Friday, Dec. 11, 1964
Married. John Crosby, 52, the New York Herald Tribune's longtime (1946-60), splenetic radio-TV columnist, now its London-based girl-watcher, social essayist and sporadic political pundit; and Katharine Wood, 26, former fashion editor of Edinburgh's staid Scotsman; he for the second time; in London.
Divorced. Anthony Quinn, 48, cinemactor (Requiem for a Heavyweight, Barabbas); and Katherine De Mille Quinn, 51, adopted daughter of the late Cecil B.; in a double decree awarded on grounds of mutual incompatibility, and by reason of his eagerness to "do right by my two little boys"--the two boys by his Italian girl friend, Jolanda Addolori, 29, whom he now hopes to marry; after 27 years of marriage, four children; in Juarez, Mexico.
Died. Bobby Marshman, 28, cool, articulate racing driver who had a 27-sec. lead in the early laps of the Indianapolis 500 last May when he was forced out by mechanical difficulties, stoically predicted: "I'll get lucky one day--just you wait and see"; of burns suffered two weeks ago on a Phoenix test track when his Lotus-Ford crashed at 115 m.p.h. and exploded; in San Antonio.
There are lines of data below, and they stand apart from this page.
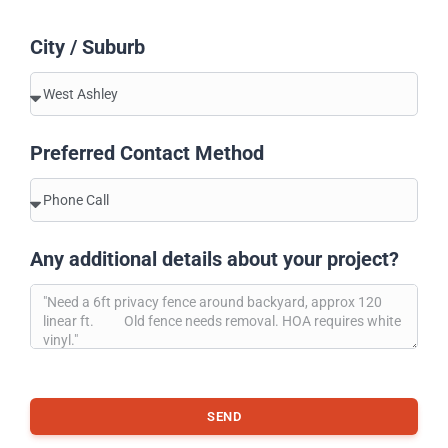
City / Suburb
Preferred Contact Method
Any additional details about your project?
SEND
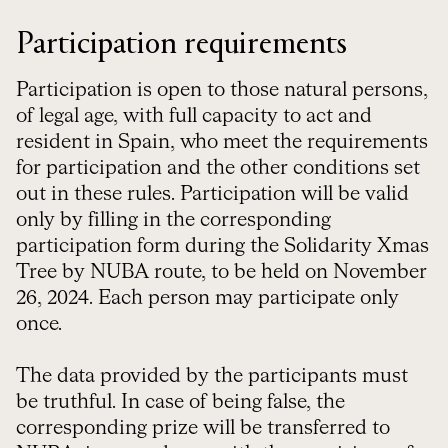
Participation requirements
Participation is open to those natural persons,
of legal age, with full capacity to act and
resident in Spain, who meet the requirements
for participation and the other conditions set
out in these rules. Participation will be valid
only by filling in the corresponding
participation form during the Solidarity Xmas
Tree by NUBA route, to be held on November
26, 2024. Each person may participate only
once.
The data provided by the participants must
be truthful. In case of being false, the
corresponding prize will be transferred to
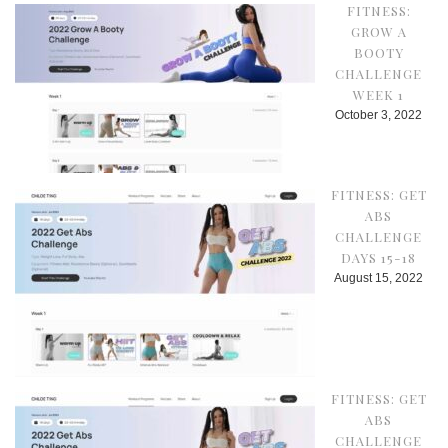
FITNESS:
GROW A
BOOTY
CHALLENGE
WEEK 1
October 3, 2022
FITNESS: GET
ABS
CHALLENGE
DAYS 15-18
August 15, 2022
FITNESS: GET
ABS
CHALLENGE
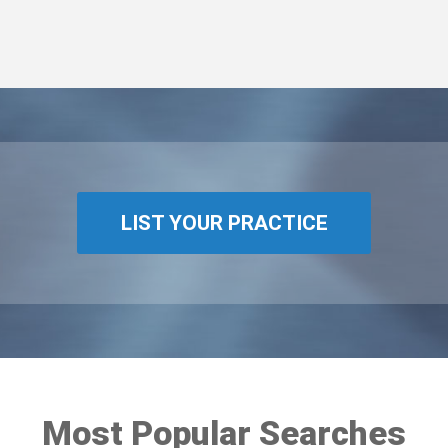
LIST YOUR PRACTICE
Most Popular Searches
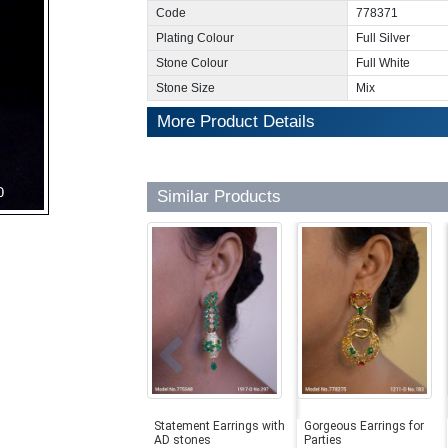
Code
778371
Plating Colour
Full Silver
Stone Colour
Full White
Stone Size
Mix
More Product Details
Similar Products
Statement Earrings with
Gorgeous Earrings for
AD stones
Parties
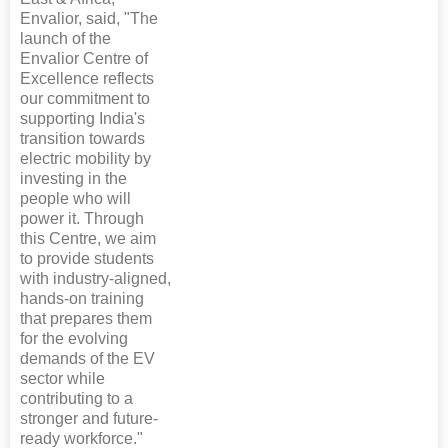
Envalior, said, "The
launch of the
Envalior Centre of
Excellence reflects
our commitment to
supporting India's
transition towards
electric mobility by
investing in the
people who will
power it. Through
this Centre, we aim
to provide students
with industry-aligned,
hands-on training
that prepares them
for the evolving
demands of the EV
sector while
contributing to a
stronger and future-
ready workforce."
Died. William Pels, 48, wry, worldly president of ultra-progressive Bennington College for girls since 1957, who enthusiastically supported such famed Bennington trademarks as the nine-week semester of outside work, the dawn curfew for girls and 6 p.m. quitting time for boys visiting in dormitory rooms, explaining to distraught mothers and skeptical colleagues: "If regulations are too strict, you run your students into automobiles and motels"; of cancer; in Manhattan.
Died. Arkady Aleksandrovich Sobolev, 61, Soviet Deputy Foreign Minister and longtime (1955-60) delegate to the U.N. who never banged a shoe or threw phony fits but achieved dubious fame in 1956 when he pooh-poohed the Hungarian uprising as a conspiracy among "fascist counterrevolutionaries"; after a long illness; in Moscow.
Died. Sam Stept, 67, composer of such Tin Panalities as Please Don't Talk About Me When I'm Gone and I'II Always Be in Love with You, but best remembered for his World War II smasheroo, Don't Sit Under the Apple Tree; of a stroke; in Los Angeles.
Died. John Burdon Sanderson Haldane, 72, irascible expatriate British scientist who demonstrated that he was his own best guinea pig; of cancer; in Bhubaneswar, India (see SCIENCE).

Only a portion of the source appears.